La muerte de Susan y Jennifer atrajo mucha atención, pero por poco tiempo. Los detalles más íntimos del asesinato —el desollamiento, la extracción de los ojos y la piel de la cara— no se hicieron públicos; aun así empezaron a salir tipos raros de vaya usted a saber dónde. Durante un tiempo, los entusiastas de las crónicas negras llegaban en coche hasta la casa y se filmaban unos a otros con sus videocámaras en el jardín. Un agente de policía del barrio sorprendió incluso a una pareja intentando forzar la puerta trasera para entrar y posar en las sillas donde Susan y Jennifer habían muerto. Durante los días posteriores al crimen, llamaba habitualmente por teléfono gente que afirmaba estar casada con el asesino o que tenía la seguridad de haberlo conocido en una vida pasada, o incluso, en una o dos ocasiones, sólo para decir que se alegraban de que mi esposa y mi hija estuvieran muertas. Al final abandoné la casa y permanecí en contacto por teléfono y fax con el abogado en cuyas manos había dejado la venta.
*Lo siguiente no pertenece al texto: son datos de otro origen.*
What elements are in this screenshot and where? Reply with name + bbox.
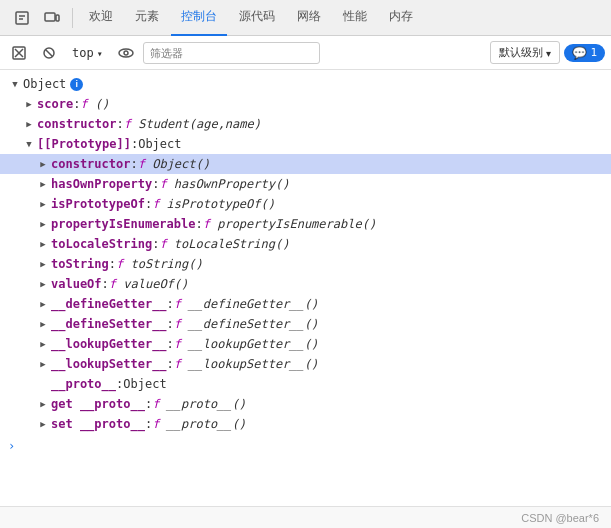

Topé con la comuna en el sur de Maine un día que volvía a Manhattan desde Chicago tras seguir una vez más una pista falsa, un presunto asesino de niños llamado Myron Able, que ya estaba muerto cuando llegué, asesinado en el aparcamiento de un bar después de meterse con unos matones. Quizá también buscaba un poco de paz en algún lugar conocido, pero nunca llegué a la casa de Scarborough, la casa que mi abuelo me había dejado en su testamento.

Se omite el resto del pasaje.